▸ **The task**
Reproduce verbatim, line by line, everything from the line containing "You can Register With Any Course For Free" to the last line of the listing below; add nothing.

▸ **Supplied data**
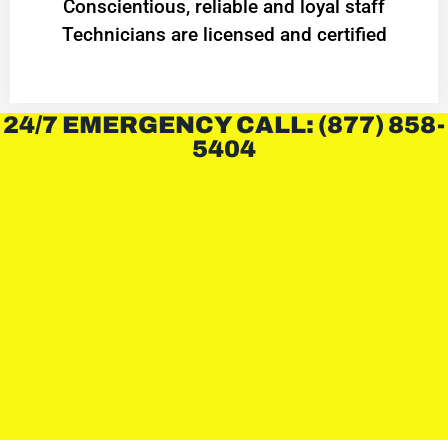
Conscientious, reliable and loyal staff
Technicians are licensed and certified
24/7 EMERGENCY CALL: (877) 858-
5404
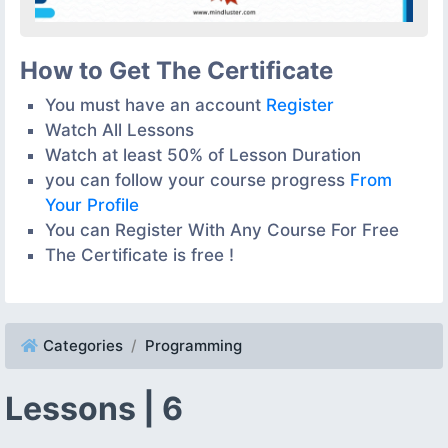
How to Get The Certificate
You must have an account
Register
Watch All Lessons
Watch at least 50% of Lesson Duration
you can follow your course progress
From
Your Profile
You can Register With Any Course For Free
The Certificate is free !
Categories
Programming
Lessons | 6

▸ **Answer box**
You can Register With Any Course For Free
The Certificate is free !
Categories
Programming
Lessons | 6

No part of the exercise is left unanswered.